# Facebook Force Close -- Fix



## Noiofnine (Aug 21, 2011)

So I found something that fixed my issue with Facebook Crashing.

*Edit as of 10/31/2011

Discovered something even better if you have an Android phone:

There is a market app called GPS tether. 
The lite version is free.

Two widget toggles: transmit as server and receive as client
**you can change IP address in the app. Default is 0.0.0.0
Make sure both server and client matches.

I installed the app on both my phone and touchpad.
Phone widget is server toggle. And TP is client.
It works wonders since it uses you phones GPS reading that's being broadcasted by your phone.

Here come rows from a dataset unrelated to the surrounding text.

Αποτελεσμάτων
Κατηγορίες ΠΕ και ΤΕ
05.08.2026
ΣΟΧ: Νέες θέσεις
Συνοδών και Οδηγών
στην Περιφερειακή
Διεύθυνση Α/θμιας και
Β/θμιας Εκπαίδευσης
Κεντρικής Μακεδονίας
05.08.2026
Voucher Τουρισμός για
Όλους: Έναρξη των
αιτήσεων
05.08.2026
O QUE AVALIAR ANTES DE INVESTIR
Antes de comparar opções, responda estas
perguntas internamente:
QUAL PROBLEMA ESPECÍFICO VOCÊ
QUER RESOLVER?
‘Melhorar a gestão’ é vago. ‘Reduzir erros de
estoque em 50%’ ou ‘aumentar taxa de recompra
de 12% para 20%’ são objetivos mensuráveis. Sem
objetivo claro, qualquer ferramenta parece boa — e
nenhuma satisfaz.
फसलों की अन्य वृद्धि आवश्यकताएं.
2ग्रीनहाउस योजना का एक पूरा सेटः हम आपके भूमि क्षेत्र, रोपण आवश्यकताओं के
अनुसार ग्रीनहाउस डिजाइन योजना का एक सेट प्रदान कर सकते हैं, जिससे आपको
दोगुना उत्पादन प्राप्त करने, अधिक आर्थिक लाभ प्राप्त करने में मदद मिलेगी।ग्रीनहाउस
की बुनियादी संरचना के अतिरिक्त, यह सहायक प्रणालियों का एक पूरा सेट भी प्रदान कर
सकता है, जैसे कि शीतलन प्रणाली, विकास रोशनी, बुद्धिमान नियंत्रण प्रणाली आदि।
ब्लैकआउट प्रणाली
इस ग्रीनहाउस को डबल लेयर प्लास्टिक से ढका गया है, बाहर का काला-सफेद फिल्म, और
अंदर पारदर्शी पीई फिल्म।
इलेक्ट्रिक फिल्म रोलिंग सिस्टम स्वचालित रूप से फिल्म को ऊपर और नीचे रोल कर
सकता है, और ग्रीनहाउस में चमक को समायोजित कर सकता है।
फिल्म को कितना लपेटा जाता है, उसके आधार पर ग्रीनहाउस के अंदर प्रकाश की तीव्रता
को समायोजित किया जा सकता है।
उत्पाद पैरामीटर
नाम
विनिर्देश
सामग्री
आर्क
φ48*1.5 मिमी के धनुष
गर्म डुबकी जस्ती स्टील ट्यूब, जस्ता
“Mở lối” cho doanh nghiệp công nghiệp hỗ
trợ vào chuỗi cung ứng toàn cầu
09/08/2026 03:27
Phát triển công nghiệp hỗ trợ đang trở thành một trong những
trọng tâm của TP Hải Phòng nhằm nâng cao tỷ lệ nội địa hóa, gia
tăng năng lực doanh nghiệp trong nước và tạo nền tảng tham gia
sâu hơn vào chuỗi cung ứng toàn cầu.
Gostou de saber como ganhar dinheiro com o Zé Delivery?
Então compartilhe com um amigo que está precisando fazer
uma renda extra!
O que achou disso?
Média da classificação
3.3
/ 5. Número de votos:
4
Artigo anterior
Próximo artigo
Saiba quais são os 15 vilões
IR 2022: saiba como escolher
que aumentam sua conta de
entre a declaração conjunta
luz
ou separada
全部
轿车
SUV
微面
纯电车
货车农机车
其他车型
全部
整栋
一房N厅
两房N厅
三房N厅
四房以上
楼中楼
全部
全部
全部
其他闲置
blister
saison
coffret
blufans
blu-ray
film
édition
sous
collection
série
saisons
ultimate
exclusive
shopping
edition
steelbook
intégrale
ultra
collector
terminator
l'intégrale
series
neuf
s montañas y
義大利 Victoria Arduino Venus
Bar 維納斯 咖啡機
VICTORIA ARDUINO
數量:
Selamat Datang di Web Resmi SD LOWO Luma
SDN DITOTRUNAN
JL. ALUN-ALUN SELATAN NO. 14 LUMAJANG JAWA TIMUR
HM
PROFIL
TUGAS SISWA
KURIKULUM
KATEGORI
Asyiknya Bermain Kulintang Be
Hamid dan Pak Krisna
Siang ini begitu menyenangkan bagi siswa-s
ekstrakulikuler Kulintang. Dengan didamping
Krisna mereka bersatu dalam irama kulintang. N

***Side note: Also since Google maps and navigation uses data, you can wifi tether your touchpad to your phone at the same time. This makes for an awesome large HD navigation screen

If not on android do the below with your touchpad only.*

1. Go to Settings>Locations & Security> Uncheck Use GPS.
You can leave Wireless Wifi Location networks checked.
2. Go to Settings>Applications>Manage Applciations> Facebook; Clear Cache, Clear Data.
3.	Download and install a Fake GPS app from Market.
( I tried *Fake GPS* and *Goodev latitude*) Both work great.
4.	Launch the GPS apps and set a location.
5.	Launch Facebook and no CRASHY!!!!

* Fake GPS is the easier to use. Just keep magnifying into the location that you want.

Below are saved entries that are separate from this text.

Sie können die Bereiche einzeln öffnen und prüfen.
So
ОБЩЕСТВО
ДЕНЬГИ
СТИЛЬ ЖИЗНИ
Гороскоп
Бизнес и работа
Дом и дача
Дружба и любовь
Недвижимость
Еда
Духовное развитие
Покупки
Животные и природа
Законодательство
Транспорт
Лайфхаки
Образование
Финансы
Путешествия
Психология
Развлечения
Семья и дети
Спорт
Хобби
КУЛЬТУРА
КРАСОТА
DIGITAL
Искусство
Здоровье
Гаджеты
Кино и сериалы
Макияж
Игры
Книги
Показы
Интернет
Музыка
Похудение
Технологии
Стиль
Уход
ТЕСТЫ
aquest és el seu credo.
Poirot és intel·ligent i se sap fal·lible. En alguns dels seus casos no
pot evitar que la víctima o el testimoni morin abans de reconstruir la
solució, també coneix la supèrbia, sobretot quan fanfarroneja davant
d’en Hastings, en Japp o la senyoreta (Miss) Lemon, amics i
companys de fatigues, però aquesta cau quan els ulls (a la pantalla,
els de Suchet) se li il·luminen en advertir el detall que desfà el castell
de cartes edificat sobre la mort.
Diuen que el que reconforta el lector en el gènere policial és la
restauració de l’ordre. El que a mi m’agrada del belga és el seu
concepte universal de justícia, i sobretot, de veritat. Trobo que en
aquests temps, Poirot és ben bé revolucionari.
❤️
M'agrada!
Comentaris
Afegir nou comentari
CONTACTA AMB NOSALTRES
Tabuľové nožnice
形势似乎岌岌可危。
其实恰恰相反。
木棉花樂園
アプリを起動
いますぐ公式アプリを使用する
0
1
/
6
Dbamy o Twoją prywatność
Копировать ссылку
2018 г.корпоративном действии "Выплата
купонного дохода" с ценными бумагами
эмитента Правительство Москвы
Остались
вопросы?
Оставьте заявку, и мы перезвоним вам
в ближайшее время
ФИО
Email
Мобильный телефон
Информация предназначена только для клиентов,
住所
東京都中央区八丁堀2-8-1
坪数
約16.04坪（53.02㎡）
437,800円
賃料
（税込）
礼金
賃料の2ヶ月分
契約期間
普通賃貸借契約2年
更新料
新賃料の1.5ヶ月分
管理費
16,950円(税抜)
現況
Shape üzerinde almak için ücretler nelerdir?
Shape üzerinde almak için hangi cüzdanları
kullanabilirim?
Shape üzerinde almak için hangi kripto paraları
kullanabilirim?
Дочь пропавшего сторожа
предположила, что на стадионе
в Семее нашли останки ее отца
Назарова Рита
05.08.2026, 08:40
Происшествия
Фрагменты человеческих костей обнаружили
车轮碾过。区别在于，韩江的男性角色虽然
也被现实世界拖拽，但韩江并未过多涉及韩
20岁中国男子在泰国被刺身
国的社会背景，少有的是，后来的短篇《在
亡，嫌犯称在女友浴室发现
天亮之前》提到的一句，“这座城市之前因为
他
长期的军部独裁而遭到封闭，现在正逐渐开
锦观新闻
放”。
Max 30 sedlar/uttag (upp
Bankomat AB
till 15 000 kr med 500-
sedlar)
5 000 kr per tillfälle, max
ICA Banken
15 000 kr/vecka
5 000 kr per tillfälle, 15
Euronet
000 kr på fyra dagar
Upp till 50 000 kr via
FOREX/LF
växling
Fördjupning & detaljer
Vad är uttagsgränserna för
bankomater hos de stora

** Goodev Latitude, you can use true network location.
A. In drop down, check Network.	
B. after first launch of Goodev latitude, you have to authenticate with your google account.
C. Sign into google via the app authentication
D. Allow permission and grant access.
E. Start sync or set location.
Once you'r done you shouldn't have any more crashes with Facebook.
Also looks like each time you go back into the Goodev app it defaults to GPS, so make sure you choose Network.
I tried gps, but it keep on saying authentication failed so i am just sticking with what works.

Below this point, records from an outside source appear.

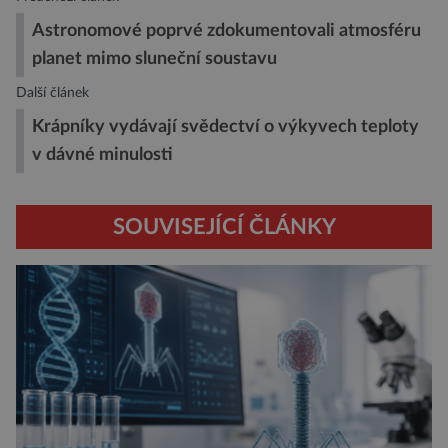
Astronomové poprvé zdokumentovali atmosféru
planet mimo sluneční soustavu
Další článek
Krápníky vydávají svědectví o výkyvech teploty
v dávné minulosti
SOUVISEJÍCÍ ČLÁNKY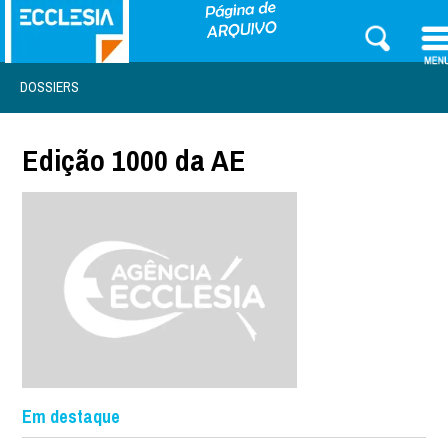
DOSSIERS
Edição 1000 da AE
Em destaque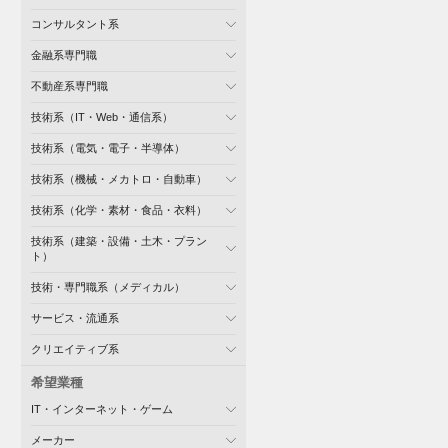
コンサルタント系
金融系専門職
不動産系専門職
技術系（IT・Web・通信系）
技術系（電気・電子・半導体）
技術系（機械・メカトロ・自動車）
技術系（化学・素材・食品・衣料）
技術系（建築・設備・土木・プラン
ト）
技術・専門職系（メディカル）
サービス・流通系
クリエイティブ系
希望業種
IT・インターネット・ゲーム
メーカー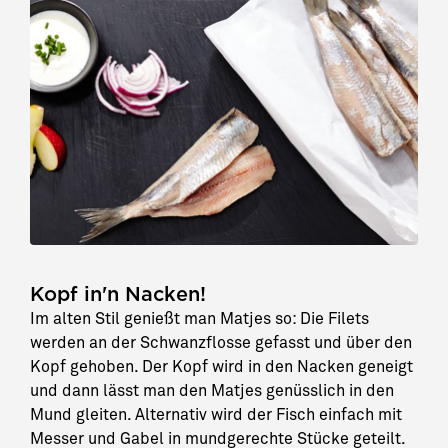
Kopf in'n Nacken!
Im alten Stil genießt man Matjes so: Die Filets
werden an der Schwanzflosse gefasst und über den
Kopf gehoben. Der Kopf wird in den Nacken geneigt
und dann lässt man den Matjes genüsslich in den
Mund gleiten. Alternativ wird der Fisch einfach mit
Messer und Gabel in mundgerechte Stücke geteilt.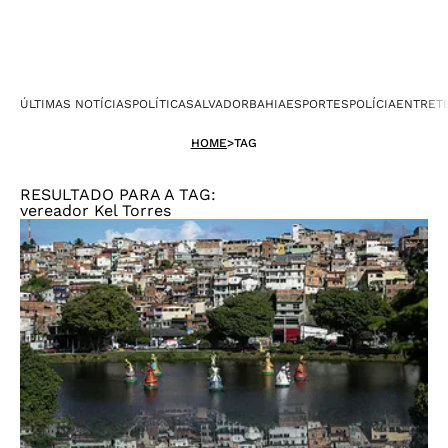
ÚLTIMAS NOTÍCIAS
POLÍTICA
SALVADOR
BAHIA
ESPORTES
POLÍCIA
ENTRET
HOME
>
TAG
RESULTADO PARA A TAG:
vereador Kel Torres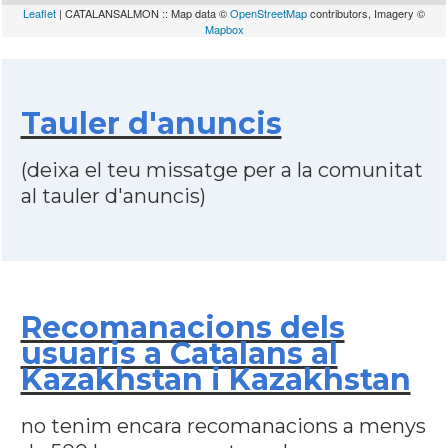
Leaflet
| CATALANSALMON :: Map data ©
OpenStreetMap
contributors, Imagery ©
Mapbox
Tauler d'anuncis
(deixa el teu missatge per a la comunitat
al tauler d'anuncis)
Recomanacions dels
usuaris a Catalans al
Kazakhstan i Kazakhstan
no tenim encara recomanacions a menys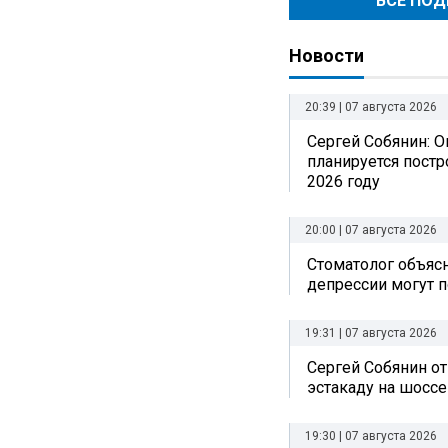
ВСЕ ПО
Новости
20:39 | 07 августа 2026
Сергей Собянин: О
планируется постр
2026 году
20:00 | 07 августа 2026
Стоматолог объясн
депрессии могут п
19:31 | 07 августа 2026
Сергей Собянин о
эстакаду на шоссе
19:30 | 07 августа 2026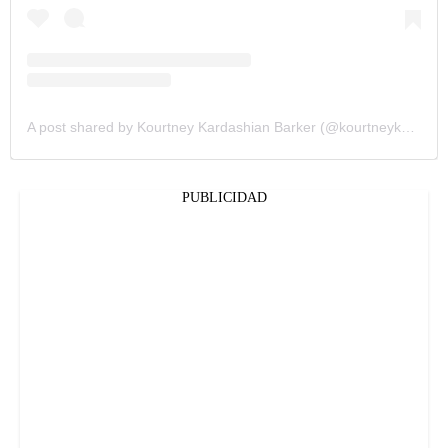
A post shared by Kourtney Kardashian Barker (@kourtneykardash)
PUBLICIDAD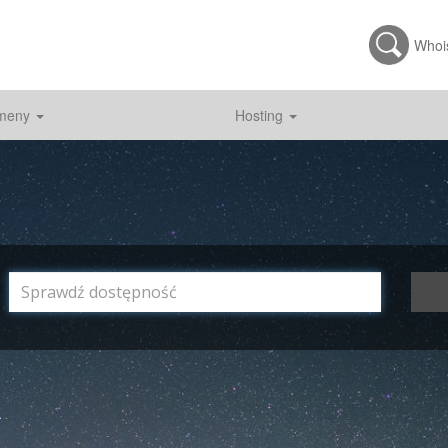
Whoi
meny
Hosting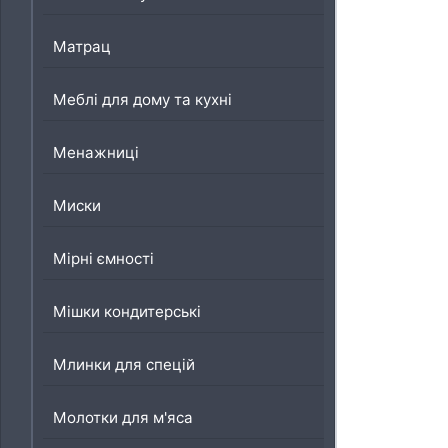
Матрац
Меблі для дому та кухні
Менажниці
Миски
Мірні ємності
Мішки кондитерські
Млинки для спецій
Молотки для м'яса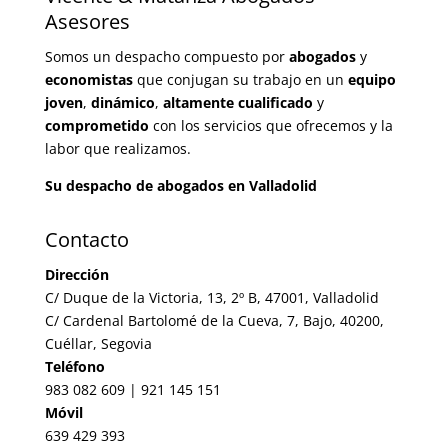
Asesores
Somos un despacho compuesto por
abogados
y
economistas
que conjugan su trabajo en un
equipo
joven
,
dinámico
,
altamente cualificado
y
comprometido
con los servicios que ofrecemos y la
labor que realizamos.
Su despacho de abogados en Valladolid
Contacto
Dirección
C/ Duque de la Victoria, 13, 2º B, 47001, Valladolid
C/ Cardenal Bartolomé de la Cueva, 7, Bajo, 40200,
Cuéllar, Segovia
Teléfono
983 082 609 | 921 145 151
Móvil
639 429 393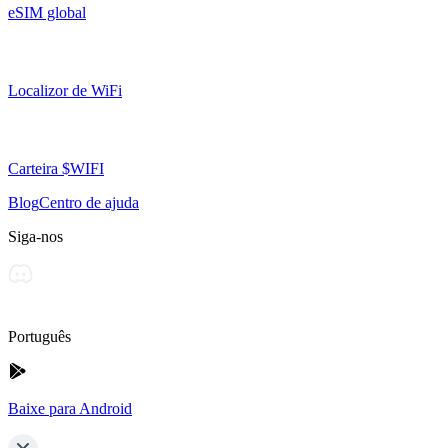
eSIM global
Localizor de WiFi
Carteira $WIFI
Blog
Centro de ajuda
Siga-nos
Português
Baixe para Android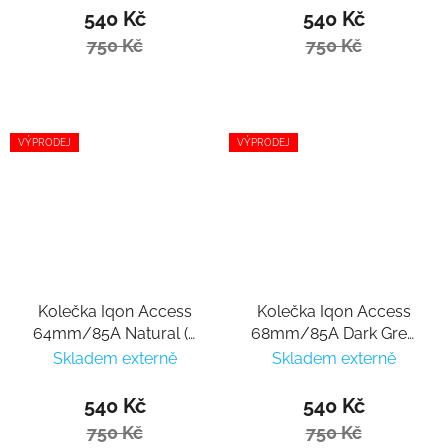
540 Kč
540 Kč
750 Kč
750 Kč
VÝPRODEJ
VÝPRODEJ
Kolečka Iqon Access
Kolečka Iqon Access
64mm/85A Natural (4
68mm/85A Dark Grey
ks)
(4 ks)
Skladem externě
Skladem externě
540 Kč
540 Kč
750 Kč
750 Kč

**** If you reboot the TP, you have to relaunch these apps and set your location or Facebook will crash.*

2 days and no crashy.
*FAKE GPS.* I kinda laughed, but it works!
Any free fake gps app on the market I think will work.

What I have been reading is because facebook is trying to call up GPS (and TP has no true GPS chip) it is crashing the app.

Try it out and share your experience! What do you have to loose but 1 minute of your time to try it out!


----------



## nvmax (Oct 19, 2011)

tried your way first before fake gps ....

only way it worked for me is fake gps.


----------



## Noiofnine (Aug 21, 2011)

nvmax said:


> tried your way first before fake gps ....
> 
> only way it worked for me is fake gps.


You must have been trying it while I was editing! LOL
Yeah, faking the GPS is the only way not to have it be Crashy.

I did find that goodev has an update in background feature. But its kinda hard to tell how well that feature works when you cant see it translated to a map easily.


----------



## ironman (Oct 17, 2011)

the free friendcaster for facebook from the market is superior in every way. [sub]except messages[/sub]


----------



## djhomeboy (Aug 22, 2011)

Worked for me

Sent from my HP Touchpad using Tapatalk


----------



## Noiofnine (Aug 21, 2011)

Fixes:

There is a market app called GPS tether. 
The lite version is free.

Two widget toggles: transmit as server and receive as client
**you can change IP address in the app. Default is 0.0.0.0
Make sure both server and client matches.

I installed the app on both my phone and touchpad.

Phone widget is server toggle. And TP is client.

It works wonders since it uses you phones GPS reading that's being broadcasted by your phone.

***Side note: Also since Google maps and navigation uses data, you can wifi tether your touchpad to your phone at the same time. This makes for an awesome large HD navigation screen


----------